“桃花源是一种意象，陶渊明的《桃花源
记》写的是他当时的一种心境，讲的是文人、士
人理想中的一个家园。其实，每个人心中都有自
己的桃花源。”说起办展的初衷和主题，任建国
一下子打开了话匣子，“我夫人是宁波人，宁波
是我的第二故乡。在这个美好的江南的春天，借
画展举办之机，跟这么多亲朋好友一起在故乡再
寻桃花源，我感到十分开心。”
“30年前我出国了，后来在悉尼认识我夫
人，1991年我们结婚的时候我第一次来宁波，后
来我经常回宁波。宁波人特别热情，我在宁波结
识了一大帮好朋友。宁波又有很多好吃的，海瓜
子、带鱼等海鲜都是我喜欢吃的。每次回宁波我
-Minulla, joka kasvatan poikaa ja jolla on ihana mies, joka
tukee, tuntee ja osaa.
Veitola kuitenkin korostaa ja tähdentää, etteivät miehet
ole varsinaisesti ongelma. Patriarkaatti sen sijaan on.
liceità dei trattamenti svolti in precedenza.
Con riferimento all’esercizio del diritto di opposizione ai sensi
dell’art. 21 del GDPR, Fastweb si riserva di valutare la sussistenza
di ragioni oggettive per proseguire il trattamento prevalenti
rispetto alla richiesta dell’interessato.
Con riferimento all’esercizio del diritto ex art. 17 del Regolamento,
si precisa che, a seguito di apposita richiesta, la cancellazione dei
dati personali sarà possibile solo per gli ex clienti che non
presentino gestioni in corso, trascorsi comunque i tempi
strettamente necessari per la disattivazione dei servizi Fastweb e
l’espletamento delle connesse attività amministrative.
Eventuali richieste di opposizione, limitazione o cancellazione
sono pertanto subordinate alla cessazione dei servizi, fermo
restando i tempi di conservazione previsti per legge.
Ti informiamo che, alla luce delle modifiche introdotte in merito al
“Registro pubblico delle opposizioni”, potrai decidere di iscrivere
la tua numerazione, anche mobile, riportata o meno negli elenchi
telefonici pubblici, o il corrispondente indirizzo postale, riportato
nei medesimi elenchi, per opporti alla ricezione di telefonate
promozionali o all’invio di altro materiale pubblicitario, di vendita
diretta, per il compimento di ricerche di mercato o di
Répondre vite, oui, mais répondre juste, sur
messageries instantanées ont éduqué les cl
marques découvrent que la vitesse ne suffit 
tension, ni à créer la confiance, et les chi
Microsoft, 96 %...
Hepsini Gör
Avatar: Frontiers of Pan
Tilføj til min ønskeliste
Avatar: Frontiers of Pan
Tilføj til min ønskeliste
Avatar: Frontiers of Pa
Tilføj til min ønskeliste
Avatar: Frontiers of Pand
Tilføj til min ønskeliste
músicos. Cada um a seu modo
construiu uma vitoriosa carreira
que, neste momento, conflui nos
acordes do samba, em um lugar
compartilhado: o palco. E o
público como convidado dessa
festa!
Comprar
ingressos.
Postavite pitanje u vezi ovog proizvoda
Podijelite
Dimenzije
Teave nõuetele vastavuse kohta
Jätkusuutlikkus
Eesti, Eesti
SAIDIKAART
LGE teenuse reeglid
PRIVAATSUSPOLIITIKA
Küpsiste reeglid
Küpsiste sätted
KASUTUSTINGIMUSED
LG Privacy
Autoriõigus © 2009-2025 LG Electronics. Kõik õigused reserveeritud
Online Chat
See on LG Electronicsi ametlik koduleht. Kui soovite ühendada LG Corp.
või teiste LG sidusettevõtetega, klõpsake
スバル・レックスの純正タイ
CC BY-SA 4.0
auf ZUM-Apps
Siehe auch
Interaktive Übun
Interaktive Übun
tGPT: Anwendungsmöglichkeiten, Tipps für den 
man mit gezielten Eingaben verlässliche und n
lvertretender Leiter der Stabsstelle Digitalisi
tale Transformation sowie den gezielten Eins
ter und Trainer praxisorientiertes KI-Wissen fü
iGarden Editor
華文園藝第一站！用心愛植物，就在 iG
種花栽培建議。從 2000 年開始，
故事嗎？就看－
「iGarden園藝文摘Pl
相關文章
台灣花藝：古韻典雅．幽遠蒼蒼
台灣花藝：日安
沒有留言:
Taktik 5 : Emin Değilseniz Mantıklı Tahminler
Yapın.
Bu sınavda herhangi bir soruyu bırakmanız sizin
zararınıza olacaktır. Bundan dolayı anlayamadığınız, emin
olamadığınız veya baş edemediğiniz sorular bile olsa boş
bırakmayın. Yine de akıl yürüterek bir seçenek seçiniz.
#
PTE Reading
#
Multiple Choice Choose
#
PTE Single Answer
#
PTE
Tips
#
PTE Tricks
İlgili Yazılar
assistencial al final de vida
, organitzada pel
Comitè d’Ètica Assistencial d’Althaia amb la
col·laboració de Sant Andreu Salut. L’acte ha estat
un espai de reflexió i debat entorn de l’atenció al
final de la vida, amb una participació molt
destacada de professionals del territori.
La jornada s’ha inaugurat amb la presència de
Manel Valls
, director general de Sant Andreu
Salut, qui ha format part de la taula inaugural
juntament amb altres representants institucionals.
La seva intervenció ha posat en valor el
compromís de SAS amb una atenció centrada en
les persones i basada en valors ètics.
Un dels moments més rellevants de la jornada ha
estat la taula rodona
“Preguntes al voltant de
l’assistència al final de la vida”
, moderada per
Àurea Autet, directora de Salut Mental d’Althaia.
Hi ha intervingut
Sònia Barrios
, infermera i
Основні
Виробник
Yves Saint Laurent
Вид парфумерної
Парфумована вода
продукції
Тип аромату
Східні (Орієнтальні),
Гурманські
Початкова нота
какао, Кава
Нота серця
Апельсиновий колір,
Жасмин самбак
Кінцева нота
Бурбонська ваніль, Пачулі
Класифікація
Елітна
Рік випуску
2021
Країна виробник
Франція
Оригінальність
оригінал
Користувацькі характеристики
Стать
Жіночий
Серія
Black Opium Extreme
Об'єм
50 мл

____

■ Problem: Once you reach the line with "Eventuali richieste di" in the data above, copy it and every line after it exactly, up to and including the line with "diretta, per il".

■ Answer for the task:
Eventuali richieste di opposizione, limitazione o cancellazione
sono pertanto subordinate alla cessazione dei servizi, fermo
restando i tempi di conservazione previsti per legge.
Ti informiamo che, alla luce delle modifiche introdotte in merito al
“Registro pubblico delle opposizioni”, potrai decidere di iscrivere
la tua numerazione, anche mobile, riportata o meno negli elenchi
telefonici pubblici, o il corrispondente indirizzo postale, riportato
nei medesimi elenchi, per opporti alla ricezione di telefonate
promozionali o all’invio di altro materiale pubblicitario, di vendita
diretta, per il compimento di ricerche di mercato o di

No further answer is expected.